Custom Moderation GPT Model | Fine Tuning

Hi community, I have some problems with my model; I used GPT-4 for do a health model with RAG; I require that my model doesn’t speak about: financial, techonology… I want my model only can speak about health topics.

I used Fine-tuning for this issue, but my model got overfitting in some cases, for example when I wrote “Hi, how ar you” their answer was “I can’t speak about that…”, when I passed some examples in the traning data some examples that in which model respond with “Hi, my name in CemGPT…”.

How could I solve this problem?

help me pls!

If you want the model to only talk about specific topics, it is more effective to use a model like GPT-4 Turbo, which is more steerable, rather than fine-tuning.

You can give instructions such as, “If the conversation strays to topics other than health, please respond with, ‘Do you have any questions or topics related to health?’”
GPT-4o tends to be less compliant with instructions, so I recommend using the turbo model.

1 Like

While I fully support @dignity_for_all’s suggestion, I also recalled a similar question from a user some time ago. At the time, I shared a few ideas for the training data composition. I did not hear back from the user in question, so can’t confirm if the approach ended up being successful. For what it’s worth, I am sharing the link to the post anyway:

1 Like

To me, topics like this fall under the big umbrella of “don’t fight the model.”

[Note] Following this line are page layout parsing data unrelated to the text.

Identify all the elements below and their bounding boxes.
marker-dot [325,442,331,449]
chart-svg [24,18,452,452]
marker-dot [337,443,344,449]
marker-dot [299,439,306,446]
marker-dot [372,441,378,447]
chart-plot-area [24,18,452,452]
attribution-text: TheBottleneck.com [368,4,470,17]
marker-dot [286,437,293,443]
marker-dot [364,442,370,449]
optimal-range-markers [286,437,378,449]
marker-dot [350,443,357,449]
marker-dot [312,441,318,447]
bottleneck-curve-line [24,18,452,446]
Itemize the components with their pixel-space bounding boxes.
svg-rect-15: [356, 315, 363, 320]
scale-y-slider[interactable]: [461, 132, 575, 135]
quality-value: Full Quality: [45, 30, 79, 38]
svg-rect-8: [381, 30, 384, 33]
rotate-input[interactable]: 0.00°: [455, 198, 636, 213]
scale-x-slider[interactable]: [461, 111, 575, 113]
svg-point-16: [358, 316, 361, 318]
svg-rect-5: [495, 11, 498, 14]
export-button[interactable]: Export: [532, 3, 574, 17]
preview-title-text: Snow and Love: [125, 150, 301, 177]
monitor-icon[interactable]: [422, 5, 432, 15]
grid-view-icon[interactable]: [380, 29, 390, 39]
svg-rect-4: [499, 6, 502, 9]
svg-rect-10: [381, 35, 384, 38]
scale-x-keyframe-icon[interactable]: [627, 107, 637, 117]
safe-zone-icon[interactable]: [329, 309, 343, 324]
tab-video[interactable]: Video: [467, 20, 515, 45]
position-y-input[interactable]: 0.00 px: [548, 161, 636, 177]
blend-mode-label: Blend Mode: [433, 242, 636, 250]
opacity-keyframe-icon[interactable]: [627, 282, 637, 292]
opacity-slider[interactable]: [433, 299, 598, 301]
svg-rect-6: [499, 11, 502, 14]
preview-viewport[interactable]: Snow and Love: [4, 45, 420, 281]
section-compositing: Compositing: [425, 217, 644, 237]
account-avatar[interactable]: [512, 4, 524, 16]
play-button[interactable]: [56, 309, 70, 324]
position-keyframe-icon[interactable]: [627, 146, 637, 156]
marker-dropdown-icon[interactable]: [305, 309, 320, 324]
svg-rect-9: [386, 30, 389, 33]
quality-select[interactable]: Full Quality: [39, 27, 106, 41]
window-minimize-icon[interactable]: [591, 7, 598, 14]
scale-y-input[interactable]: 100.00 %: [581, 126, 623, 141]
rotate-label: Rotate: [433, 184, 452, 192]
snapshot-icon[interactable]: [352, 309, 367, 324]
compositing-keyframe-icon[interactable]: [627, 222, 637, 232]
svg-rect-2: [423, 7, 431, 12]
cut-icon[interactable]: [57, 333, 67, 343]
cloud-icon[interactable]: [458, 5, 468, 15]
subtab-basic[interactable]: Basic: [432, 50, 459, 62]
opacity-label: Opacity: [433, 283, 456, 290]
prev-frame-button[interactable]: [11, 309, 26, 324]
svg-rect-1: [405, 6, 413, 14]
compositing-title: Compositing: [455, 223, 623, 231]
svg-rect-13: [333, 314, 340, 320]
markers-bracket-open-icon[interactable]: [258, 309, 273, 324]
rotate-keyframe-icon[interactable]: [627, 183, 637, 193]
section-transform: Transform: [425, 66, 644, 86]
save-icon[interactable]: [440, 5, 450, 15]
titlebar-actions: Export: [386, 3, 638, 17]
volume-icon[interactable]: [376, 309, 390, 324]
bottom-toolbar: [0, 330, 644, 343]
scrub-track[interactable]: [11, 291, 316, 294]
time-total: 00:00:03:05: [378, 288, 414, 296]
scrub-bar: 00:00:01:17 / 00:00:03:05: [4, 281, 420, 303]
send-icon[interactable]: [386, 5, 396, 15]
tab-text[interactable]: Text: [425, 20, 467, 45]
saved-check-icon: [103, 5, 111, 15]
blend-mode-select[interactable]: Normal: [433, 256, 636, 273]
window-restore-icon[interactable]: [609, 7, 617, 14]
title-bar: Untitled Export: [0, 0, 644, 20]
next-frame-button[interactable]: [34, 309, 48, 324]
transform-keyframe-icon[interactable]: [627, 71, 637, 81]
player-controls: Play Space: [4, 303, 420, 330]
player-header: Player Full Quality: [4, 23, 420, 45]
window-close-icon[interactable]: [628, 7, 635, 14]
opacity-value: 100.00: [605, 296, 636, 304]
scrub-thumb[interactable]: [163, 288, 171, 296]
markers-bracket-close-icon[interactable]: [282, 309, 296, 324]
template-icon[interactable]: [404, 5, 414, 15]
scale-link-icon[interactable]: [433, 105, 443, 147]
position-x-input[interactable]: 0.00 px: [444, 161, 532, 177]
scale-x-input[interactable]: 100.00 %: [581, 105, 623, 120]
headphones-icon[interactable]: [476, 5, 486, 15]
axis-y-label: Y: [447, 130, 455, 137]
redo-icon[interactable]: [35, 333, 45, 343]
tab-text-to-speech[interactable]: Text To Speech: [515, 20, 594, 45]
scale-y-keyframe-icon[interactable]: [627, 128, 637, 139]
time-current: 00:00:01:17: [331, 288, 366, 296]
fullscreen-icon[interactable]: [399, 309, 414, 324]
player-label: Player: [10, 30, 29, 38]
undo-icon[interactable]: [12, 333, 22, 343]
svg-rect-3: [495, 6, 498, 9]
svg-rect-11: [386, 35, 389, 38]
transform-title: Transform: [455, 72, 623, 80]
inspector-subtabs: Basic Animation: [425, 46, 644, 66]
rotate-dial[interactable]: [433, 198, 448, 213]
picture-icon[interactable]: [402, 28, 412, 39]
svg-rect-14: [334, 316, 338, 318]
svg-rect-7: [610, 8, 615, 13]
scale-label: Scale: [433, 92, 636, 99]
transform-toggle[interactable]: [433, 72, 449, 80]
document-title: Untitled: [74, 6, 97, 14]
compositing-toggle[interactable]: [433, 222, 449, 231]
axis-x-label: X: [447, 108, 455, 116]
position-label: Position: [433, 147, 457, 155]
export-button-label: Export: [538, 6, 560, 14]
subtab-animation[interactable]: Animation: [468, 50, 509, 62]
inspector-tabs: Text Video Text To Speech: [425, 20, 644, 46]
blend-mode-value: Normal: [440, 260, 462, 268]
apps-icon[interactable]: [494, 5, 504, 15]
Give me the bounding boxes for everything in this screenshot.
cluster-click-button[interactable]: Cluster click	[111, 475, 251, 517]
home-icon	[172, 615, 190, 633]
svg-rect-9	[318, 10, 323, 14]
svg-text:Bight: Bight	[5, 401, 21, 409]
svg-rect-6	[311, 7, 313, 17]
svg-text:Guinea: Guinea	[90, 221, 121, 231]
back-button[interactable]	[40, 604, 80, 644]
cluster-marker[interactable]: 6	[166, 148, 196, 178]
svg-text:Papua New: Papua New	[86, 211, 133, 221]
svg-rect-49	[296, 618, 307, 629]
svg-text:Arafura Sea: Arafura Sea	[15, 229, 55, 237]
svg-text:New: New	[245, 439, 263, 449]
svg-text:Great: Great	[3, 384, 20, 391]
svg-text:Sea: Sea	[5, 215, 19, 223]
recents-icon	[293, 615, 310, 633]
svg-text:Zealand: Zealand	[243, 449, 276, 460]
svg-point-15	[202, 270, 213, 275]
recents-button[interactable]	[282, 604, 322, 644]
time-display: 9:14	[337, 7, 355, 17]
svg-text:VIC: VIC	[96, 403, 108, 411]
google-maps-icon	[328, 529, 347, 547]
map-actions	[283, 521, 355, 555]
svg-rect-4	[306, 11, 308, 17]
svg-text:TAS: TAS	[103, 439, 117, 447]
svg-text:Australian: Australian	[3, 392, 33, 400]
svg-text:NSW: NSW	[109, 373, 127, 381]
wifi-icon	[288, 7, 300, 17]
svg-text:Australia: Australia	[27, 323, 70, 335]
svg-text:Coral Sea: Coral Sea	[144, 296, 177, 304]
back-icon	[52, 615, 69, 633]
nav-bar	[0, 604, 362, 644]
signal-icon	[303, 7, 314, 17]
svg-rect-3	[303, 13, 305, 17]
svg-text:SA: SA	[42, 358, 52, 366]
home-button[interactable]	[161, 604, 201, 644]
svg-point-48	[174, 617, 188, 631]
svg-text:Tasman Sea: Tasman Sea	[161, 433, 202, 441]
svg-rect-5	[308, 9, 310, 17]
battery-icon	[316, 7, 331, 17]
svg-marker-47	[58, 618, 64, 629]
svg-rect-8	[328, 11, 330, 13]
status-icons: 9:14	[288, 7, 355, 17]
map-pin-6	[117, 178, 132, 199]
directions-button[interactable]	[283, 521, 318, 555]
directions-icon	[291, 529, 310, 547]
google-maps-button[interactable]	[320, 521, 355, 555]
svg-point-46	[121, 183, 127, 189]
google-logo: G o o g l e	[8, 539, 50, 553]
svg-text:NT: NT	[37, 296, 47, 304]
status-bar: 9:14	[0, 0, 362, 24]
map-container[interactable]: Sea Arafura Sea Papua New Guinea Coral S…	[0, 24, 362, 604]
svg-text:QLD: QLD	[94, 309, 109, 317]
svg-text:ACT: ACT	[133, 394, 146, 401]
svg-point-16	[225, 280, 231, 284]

The model “wants” to be helpful, so trying to give it a bunch of directives to not be helpful only really downgrades the response.

The solution I always propose for this is to filter-in and filter-out.

Just send them user’s message to a super cheap model and ask if it’s on topic, and pass the response through asking if if it’s on topic.

The out-pass wrecks streaming, but you can choose to only do it for questionable outputs or when you’ve already determined a particular user is trying to make the model talk about things you don’t want it to.